I will be contrarian and say "Yes...do them all".
Of course someone could arbitrarily double the problems in a text. Or have a problem that is unsolvable. Or say what if I did 399 of 400 problems--is all lost versus doing 400 of 400? But these are nitpicking exceptions--you want to know a practical guide in spirit: (a) do all the problems or (b) do the teacher issued and much smaller subsection of problems.
Jaime Escalante (teacher in Stand and Deliver who got 70+ AP BC passing students from a ghetto LA school in the 80s!) thought problem volume was key factor. He even assigned extra volume above the text. "Miles build champions".
Note, that an obvious disadvantage of doing more problems is time, but it is also true that with problem volume, your facility and speed increases. This is a well known training effect. In many intellectual and physical trainings. If the problems become repetitive, than it is drill. But drill goes fastr. And drill has a benefit--we are not computers to get an algorithm once and know it forever. There is "muscle memory" in piano.
It also becomes less likely that you fool yourself into thinking you know what you don't, if you do them all rather than saying "got it".
In addition, you are less likely to omit a particular trick or the like. Consider that authors may differ in how much the cover different things. One may only have one problem with Chebychev polynomials or Bessel Equation. A competitor may have several or a whole small section of the written text plus many problems. If you do all problems with the ODE text that only has one of the CP or BE problems, you at least cover it once. If you skip around, may miss it. And good luck deducting it at the time, first time, under exam pressure, with zero pre-exposure!
[You may even want to consider if your book lacks problems of a certain type. It may lack some easier problems to get familiarity. Professors and advanced classes love more difficult or project-ish problems, especially when having graded, non-drill type homework in college. But you actually get a pedagogical benefit from plug and chug drill that may be lacking if the problems are all to intricate. Also, easy problems ease you in and make the harder ones not as hard. The converse can also be true that you lack enough hard problems. Or you may be lacking problems that are word problems or that are not word problems or that cover a specific area (e.g. calc book might skimp on related rates). But again this is a caveat. In general, especially for books that sell a lot, they will have ample problems and you will get what you need by working them all.]

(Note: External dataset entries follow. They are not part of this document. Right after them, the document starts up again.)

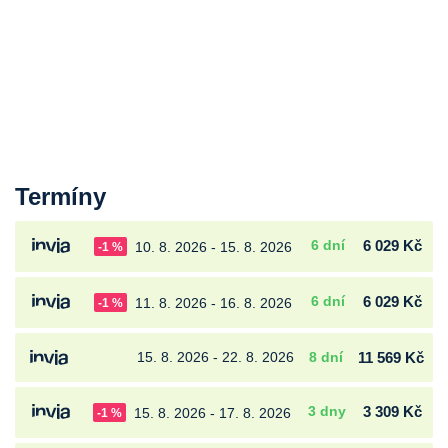
Termíny
6 dní
6 029 Kč
10. 8. 2026 - 15. 8. 2026
-1 %
6 dní
6 029 Kč
11. 8. 2026 - 16. 8. 2026
-1 %
15. 8. 2026 - 22. 8. 2026
8 dní
11 569 Kč
3 dny
3 309 Kč
15. 8. 2026 - 17. 8. 2026
-1 %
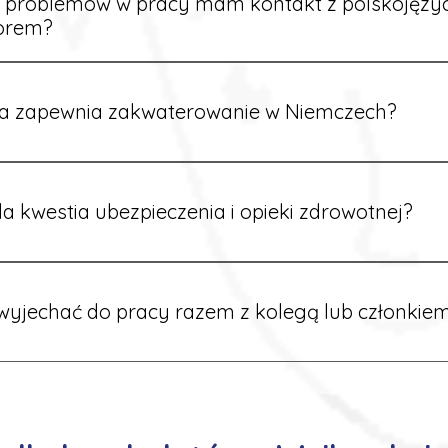
e problemów w pracy mam kontakt z polskojęz
orem?
rdynatorzy mówią po polsku i są do Twojej dyspozycji.
a zapewnia zakwaterowanie w Niemczech?
rdynatorzy dbają o zapewnienie miejsca noclegowego w pobl
alane są przed wyjazdem.
a kwestia ubezpieczenia i opieki zdrowotnej?
ik otrzymuje ubezpieczenie zdrowotne zgodne z niemieckim
tać z opieki medycznej na miejscu.
yjechać do pracy razem z kolegą lub członkiem
 możliwość wspólnego wyjazdu. Wystarczy poinformować nas o
znaleźć oferty w tej samej lokalizacji.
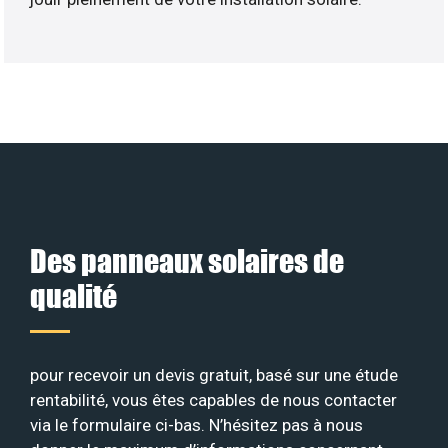
Des panneaux solaires de
qualité
pour recevoir un devis gratuit, basé sur une étude
rentabilité, vous êtes capables de nous contacter
via le formulaire ci-bas. N’hésitez pas à nous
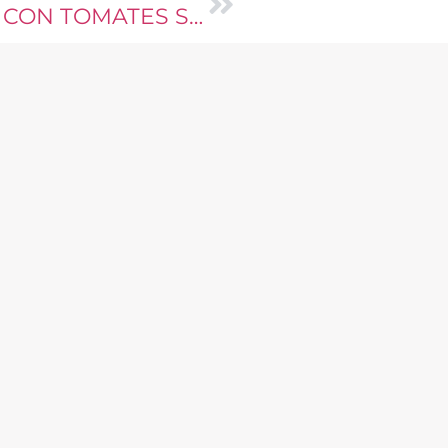
CARPACCIO DE MOZARELLA CON TOMATES SECOS Y PESTO DE CILANTRO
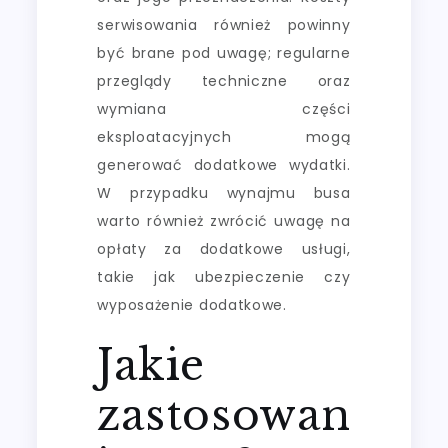
serwisowania również powinny
być brane pod uwagę; regularne
przeglądy techniczne oraz
wymiana części
eksploatacyjnych mogą
generować dodatkowe wydatki.
W przypadku wynajmu busa
warto również zwrócić uwagę na
opłaty za dodatkowe usługi,
takie jak ubezpieczenie czy
wyposażenie dodatkowe.
Jakie
zastosowan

Also note that if you are weak in algebra (or not even weak, but just not clockwork-like accurate) that doing lots of calc problems gives practice in the algebra as well as the differentiation and integration techniques your practice. Same is true into the higher and higher level subjects.
A few practical stories of people who worked all the problems and got the benefit:
Freeman Dyson worked all the ODE problems in an ODE book over winter break, teaching himself the subject. He enjoyed it and benefited from it. (Is a video on YT of him talking about it.)
Dick Feynman felt he needed to learn classical E&M better when developing QED. He worked every problem in a conventional E&M text. He also worked every problem in calc texts and in quantum theory.
Lars Onsanger did all the problems in Whitacker and Watson.
I worked every problem in 1980s AP calculus and chemistry texts. And crushed the APs and college entrance exams. Doing better than students with higher IQs. [And I am nothing like the gods in 1-3, but would make a strong case that both for mortals and gods, there is a benefit from doing all the problems.] It really was not that bad in time...just went fast and intense every night. It was also a beautiful feeling, that feeling of mastery. Very different from courses with a B or C or even a low A. That A+ feeling where you have made it your b#$*&. Courses stuck with me for decades and were useful even after leaving business world and going back to academia later in life. Courses where I did not not do all the problems didn't give that feeling at the time or stick with me for years.